Add a routine to newextract (the bibliography generator) check to
see if each file has the basic elements required for loading as
a TEI/ATE or other file. This would check for a DIV level
object, a P level object, and possibly for some CDATA
contents. More later... This is to resolve the fact that
one can have directories of XML files that will contain a few
headers, including, and other stuff....
Martin Mueller (Oct 10, 2005) suggests a random hit function:
I think that adding a random sample feature would be very useful.
For any set of returns that runs in the hundreds, not to speak
thousands, it would be a terrific first orientation to have a random
sample. It might have a minimum size--say 50, and then increase as a
fraction of the total size until the sample size is such that
increasing the sample size won't add much.
As an example, I have a student who is interested in figuring out the
relationship of cognitive and ethical meanings in 'true' from Chaucer
to Shakespeare. There are close to 20,000 occurrences of tr[vu]e in
that period.

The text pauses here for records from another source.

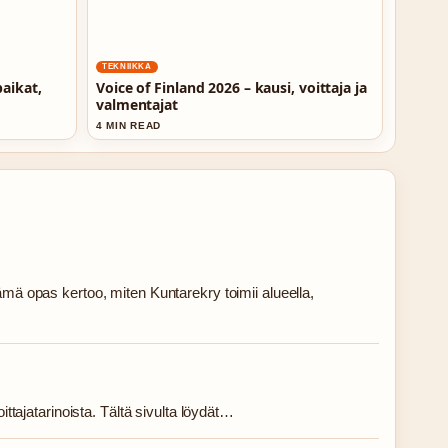
TEKNIIKKA
aikat,
Voice of Finland 2026 – kausi, voittaja ja
valmentajat
4 MIN READ
ämä opas kertoo, miten Kuntarekry toimii alueella,
ttajatarinoista. Tältä sivulta löydät…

For her, a random sample of 1,500 would let her figure
out in a day where the action is.
Not a TODO, but a kewl idea from Orion that I don't want to loose
track of....:
Somebody from the New York Times is asking people to submit addresses
of things from books, for them to add to a map of Places Mentioned In
Books, a "literary map of manhattan".
http://www.nytimes.com/2005/05/01/books/review/01COHENHO.html?ex=1272600000&en=9
093cefdfcdb6409&ei=5090&partner=rssuserland&emc=rss
(tinyurl: http://tinyurl.com/9ew8h)
Some of these have addresses ("The Talented Mr. Ripley") but most of
them don't. A fun project -- for someone with lots of text and a fast
search engine and Google Maps -- would be to map all of this
automatically, parsing out addresses or intersections or what have
you. Though of course it would be impossible to get everything that a
human could.
New results format: map geographically.
Note: I gave a very general
talk
on "Mapping Textuality" a few years ago. I would love to do this.
Very interesting.....something to think about.
IWW style requeries,
to re-present results in different ways, giving the user a "filter"
(Julia's expression) approach to result sets. Russ and I are thinking
of a dynamic results header as a drop-in block of code, which would keep
LATENTQUERYSTRING on the server and parse it for different result sets.
Carole Mah sez: Put something about the sort order of basic text search
results. These are in LOAD order. The general loader tries to sort out
the load in chronological order (year only). This could simply
be put in philosubs..... Oddly enuff, we won't always know about
that. Geez, you wudda thunk we would have something like that, eh?
Create the philohistory directory either on install or when
the Philo history function is run and does not find one. Check
to see if it reads the PHILOTMP directive.
Add sort by frequency to Terms button? There may be speed problems
with this. And I don't have a good idea about how to put the
switch in the interface (a global selection)?
02-22-05: Allow specification for the sort -T location in general philo
configuration, which will probably avoid the next. Note that it
can be set in loader.xmake changing
02-22-05: Trap for no space on device error on load. If we get this
as we are reading texts in, it simply stops loading the offending
batch and in certain circumstances will load the database without
noticing it is missing a batch.
Loading 999 ===> TEXTS/pharisjn.xml...
/usr/local/bin/sort: write failed: ./sortU6aO_m: No space left on device
02-22-05: and while we're at it, let's encourage a default database
directory that is NOT in the standard install location
(/var/lib/philologic/databases/).